> [What needs to be done]
Each entry should be repeated exactly. Its pictures should not be.

Start of Dataset entries

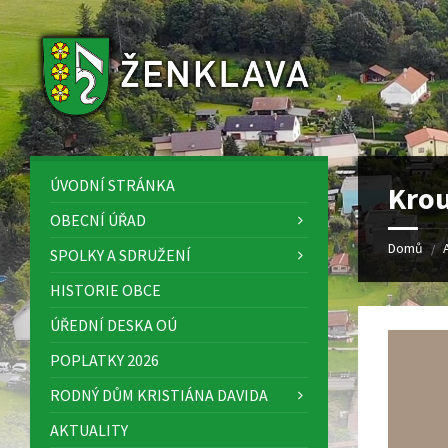
Skip
Skip
Skip
to
to
to
content
left
footer
sidebar
ÚVODNÍ STRÁNKA
Kro
OBECNÍ ÚŘAD
Domů
/
SPOLKY A SDRUŽENÍ
HISTORIE OBCE
ÚŘEDNÍ DESKA OÚ
POPLATKY 2026
RODNÝ DŮM KRISTIÁNA DAVIDA
AKTUALITY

End of Dataset entries

> [Answer below]
Skip
Skip
Skip
to
to
to
content
left
footer
sidebar
ÚVODNÍ STRÁNKA
Kro
OBECNÍ ÚŘAD
Domů
/
SPOLKY A SDRUŽENÍ
HISTORIE OBCE
ÚŘEDNÍ DESKA OÚ
POPLATKY 2026
RODNÝ DŮM KRISTIÁNA DAVIDA
AKTUALITY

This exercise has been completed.